Meet The Gainward GeForce GTX 1630 Ghost
The GTX 1630 might be a brand new card but it is based on the very familiar Turing architecture, specifically the 12nm TU117 chip. The PCIe 3.0 card sports 512 shader cores, 16 ROPs, a core GPU clock of 1740MHz that can Boost to 1785MHz, and 4GBs of GDDR6 running at 1500MHz. Those specs fall below the GTX 1650 and as you might expect so does the performance.
TechPowerUp’s benchmarking of the Gainward GeForce GTX 1630 Ghost show it struggling with gameplay at 1080p, though it is faster than an old RX 560. The GPU managed to get Doom Eternal briefly above 40fps, with a handful of other games managing to break through 30fps; the average across all games was an anaemic 24fps.

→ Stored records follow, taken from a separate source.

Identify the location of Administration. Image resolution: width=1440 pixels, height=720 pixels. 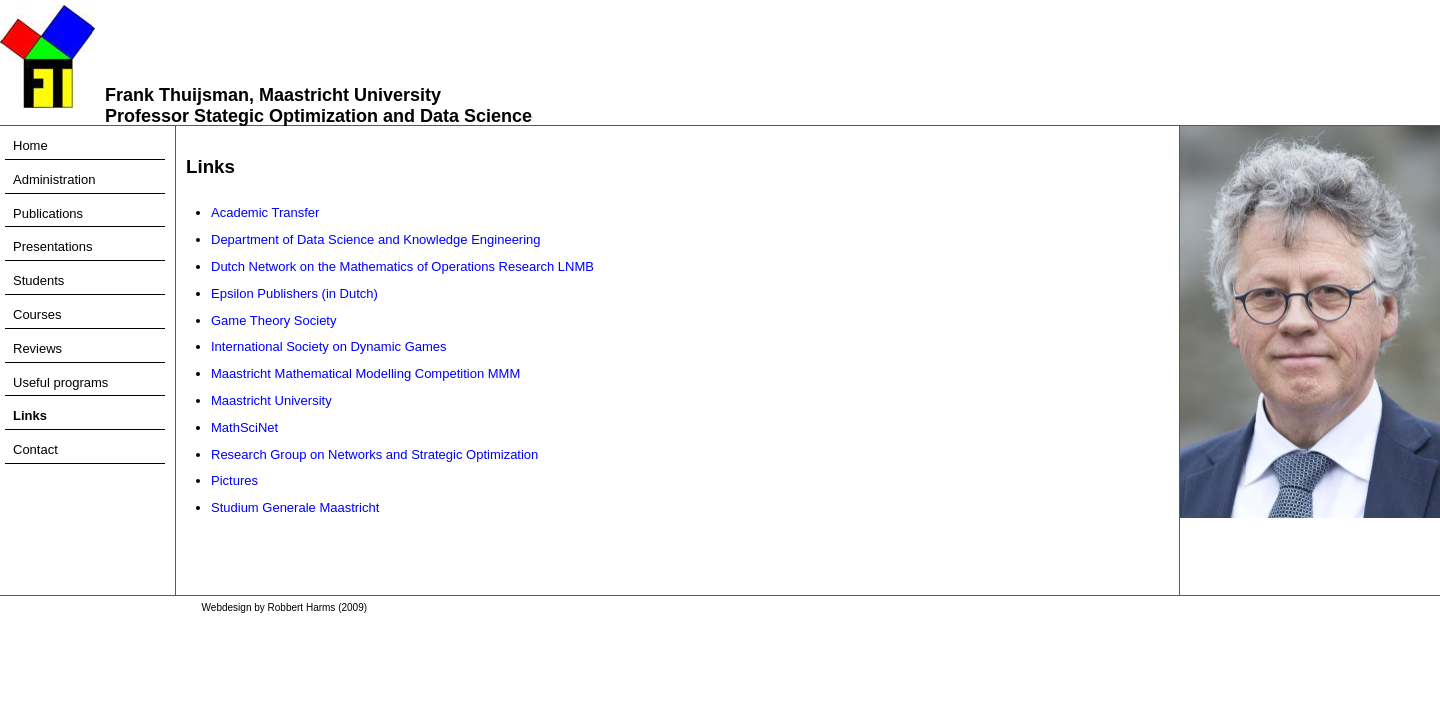 (54, 179).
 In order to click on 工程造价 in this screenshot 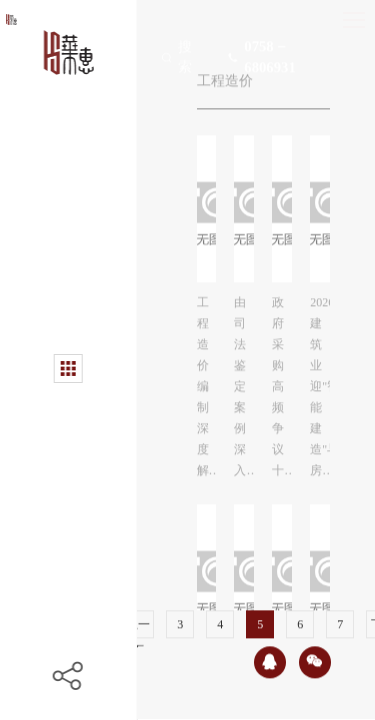 , I will do `click(225, 76)`.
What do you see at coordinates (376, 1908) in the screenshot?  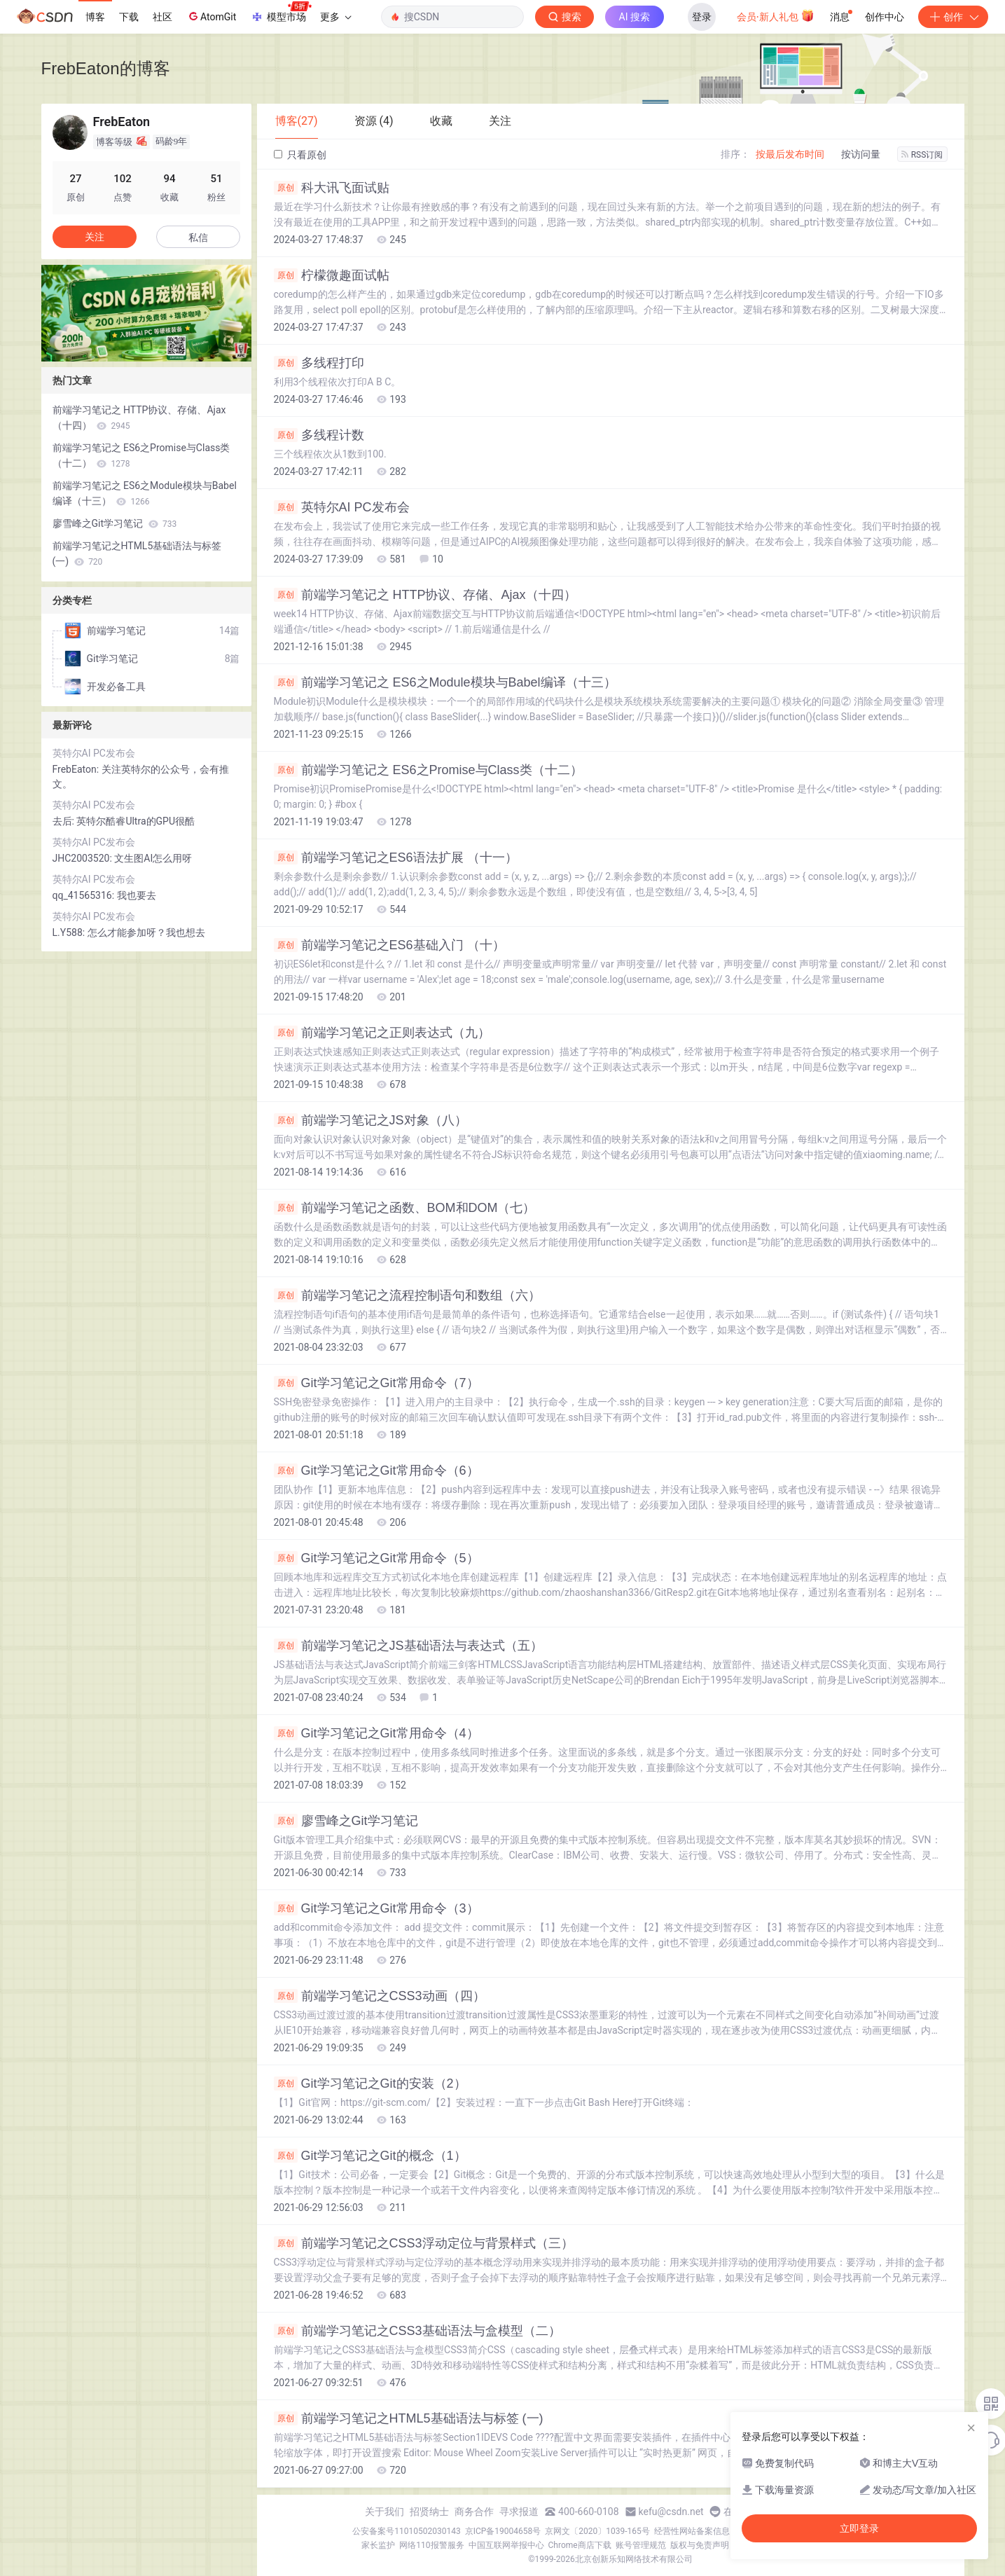 I see `Git学习笔记之Git常用命令（3）` at bounding box center [376, 1908].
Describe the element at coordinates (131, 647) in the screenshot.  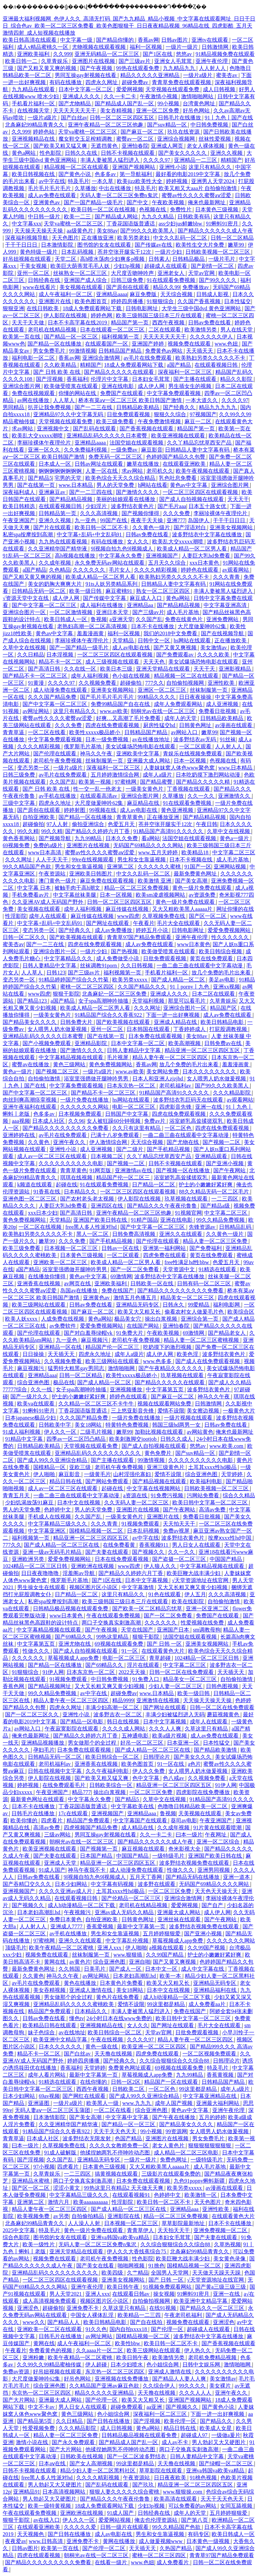 I see `成人av电影在线` at that location.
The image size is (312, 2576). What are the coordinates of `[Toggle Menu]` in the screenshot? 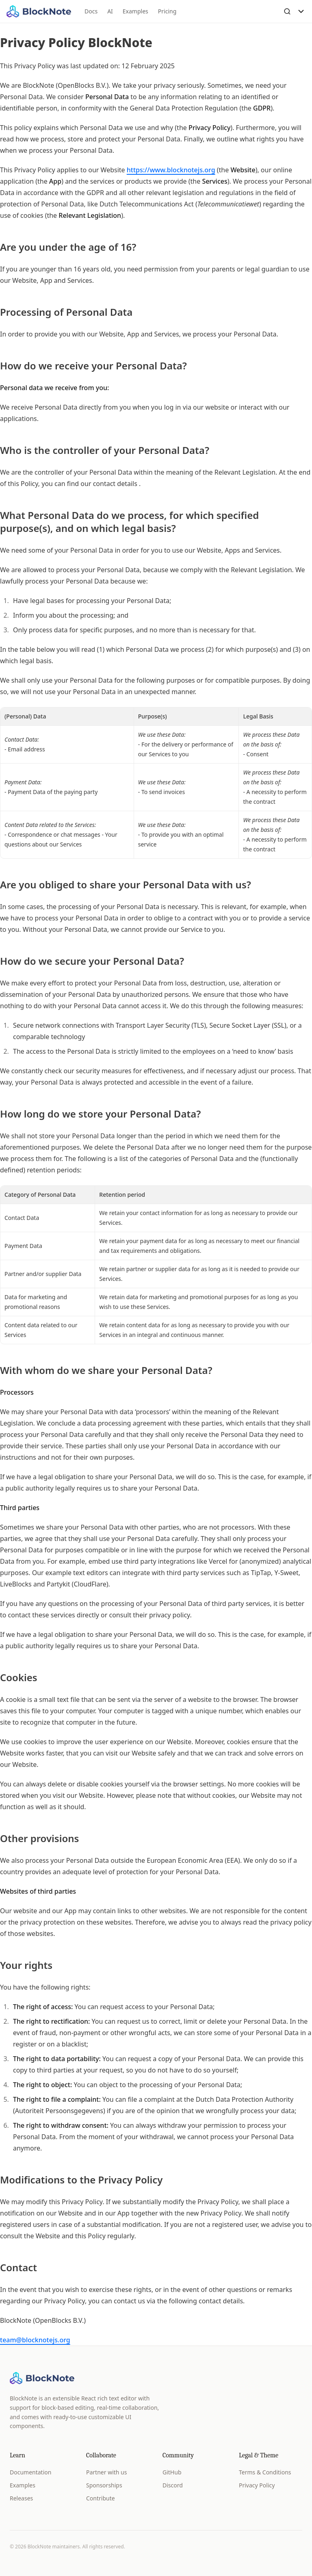 It's located at (301, 11).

The only really good news is that it is to retail for about $150, unheard of for a GPU in 2022. That does make it more affordable, but unless you are running something like an RX 560 or GT 1030 this is not going to be an upgrade. The card also lacks a lot of features, no DLSS support nor AV1 decode which could limit it as a media card.
It would be interesting to see a head to head comparison against Intel and AMD APUs in SFF media systems, as the 75W power consumption and 23dBA under load could make it a very effective choice in an HTPC.